> [What to do]
Please find every line below that includes "UNIVERSIDADE" and report how many there are. Nothing else is needed.

#####

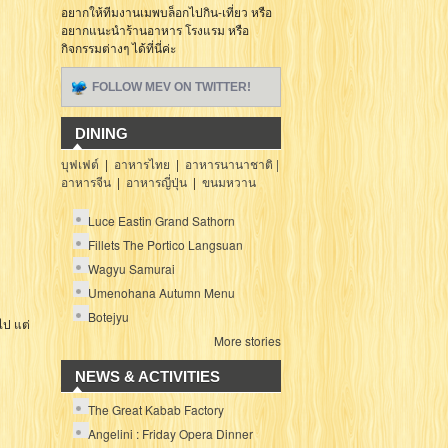
อยากให้ทีมงานเมพบล็อกไปกิน-เที่ยว หรือ
อยากแนะนำร้านอาหาร โรงแรม หรือ
กิจกรรมต่างๆ ได้ที่นี่ค่ะ
FOLLOW MEV ON TWITTER!
DINING
บุฟเฟต์
|
อาหารไทย
|
อาหารนานาชาติ |
อาหารจีน
|
อาหารญี่ปุ่น
|
ขนมหวาน
Luce Eastin Grand Sathorn
Fillets The Portico Langsuan
Wagyu Samurai
Umenohana Autumn Menu
Botejyu
ไป แต่
More stories
NEWS & ACTIVITIES
The Great Kabab Factory
Angelini : Friday Opera Dinner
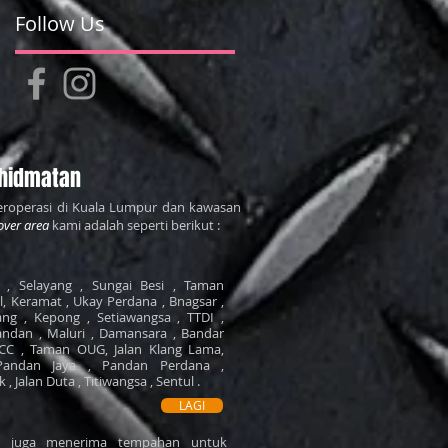
Follow Us
hidmatan
roperasi di Kuala Lumpur dan kawasan
over area
kami adalah seperti berikut :
, Selayang , Sungai Besi , Taman
il, Keramat , Ukay Perdana , Bnagsar ,
ng , Kepong , Setiawangsa , TTDI ,
ndan , Maluri , Damansara , Bandar
LCC , Taman OUG, Jalan Klang Lama,
Pandan Jaya , Pandan Perdana ,
, Jalan Duta , Titiwangsa , Sentul .
LAGI
mi juga menerima tempahan untuk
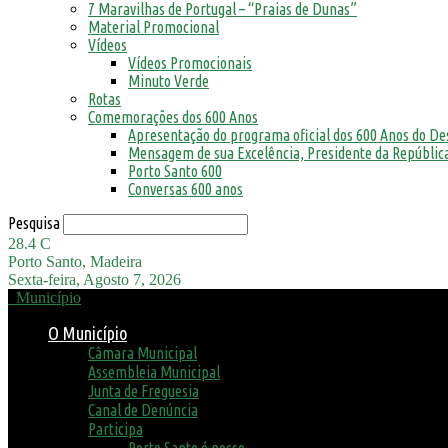
7 Maravilhas de Portugal – “Praias de Dunas”
Material Promocional
Vídeos
Vídeos Promocionais
Minuto Verde
Rotas
Comemorações dos 600 Anos
Apresentação do programa oficial dos 600 Anos do D
Mensagem de sua Excelência, Presidente da República
Porto Santo 600
Conversas 600 anos
Pesquisa
28.4
C
Porto Santo, Madeira
Sexta-feira, Agosto 7, 2026
Município
O Município
Câmara Municipal
Assembleia Municipal
Junta de Freguesia
Canal de Denúncia
Participa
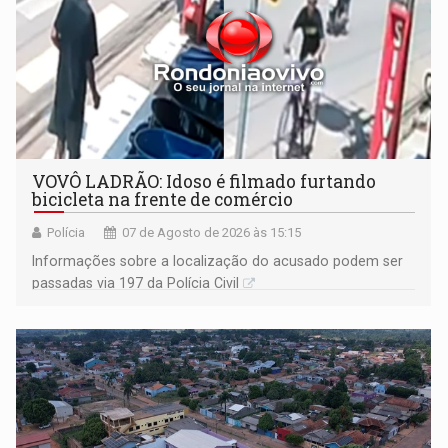
VOVÔ LADRÃO: Idoso é filmado furtando
bicicleta na frente de comércio
Polícia
07 de Agosto de 2026 às 15:15
Informações sobre a localização do acusado podem ser
passadas via 197 da Polícia Civil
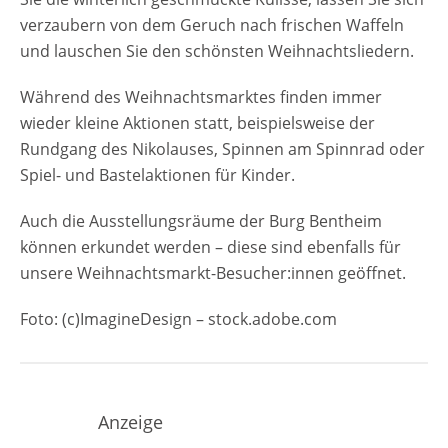
verzaubern von dem Geruch nach frischen Waffeln
und lauschen Sie den schönsten Weihnachtsliedern.
Während des Weihnachtsmarktes finden immer
wieder kleine Aktionen statt, beispielsweise der
Rundgang des Nikolauses, Spinnen am Spinnrad oder
Spiel- und Bastelaktionen für Kinder.
Auch die Ausstellungsräume der Burg Bentheim
können erkundet werden – diese sind ebenfalls für
unsere Weihnachtsmarkt-Besucher:innen geöffnet.
Foto: (c)ImagineDesign – stock.adobe.com
Anzeige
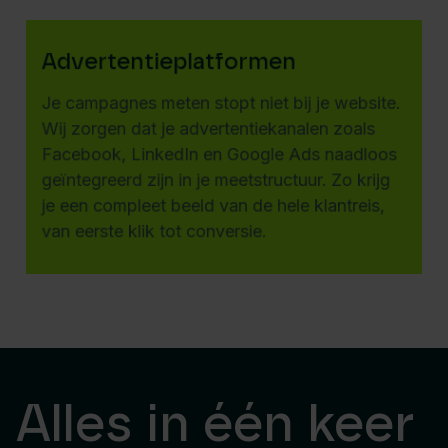
Advertentieplatformen
Je campagnes meten stopt niet bij je website.
Wij zorgen dat je advertentiekanalen zoals
Facebook, LinkedIn en Google Ads naadloos
geïntegreerd zijn in je meetstructuur. Zo krijg
je een compleet beeld van de hele klantreis,
van eerste klik tot conversie.
Alles in één keer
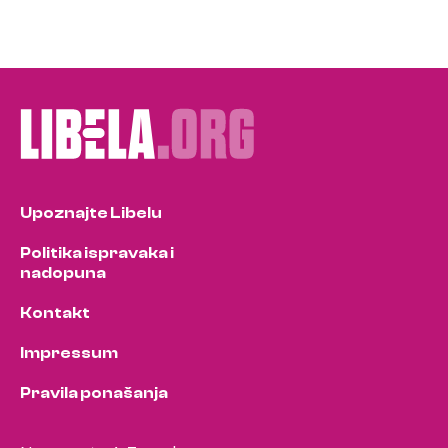
Upoznajte Libelu
Politika ispravaka i
nadopuna
Kontakt
Impressum
Pravila ponašanja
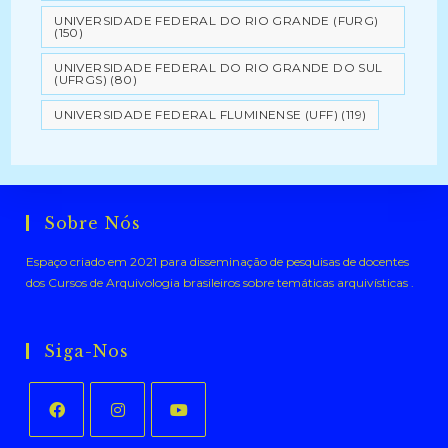
UNIVERSIDADE FEDERAL DO RIO GRANDE (FURG)
(150)
UNIVERSIDADE FEDERAL DO RIO GRANDE DO SUL
(UFRGS)
(80)
UNIVERSIDADE FEDERAL FLUMINENSE (UFF)
(119)
Sobre Nós
Espaço criado em 2021 para disseminação de pesquisas de docentes
dos Cursos de Arquivologia brasileiros sobre temáticas arquivísticas .
Siga-Nos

#####

> [Response for this exercise]
3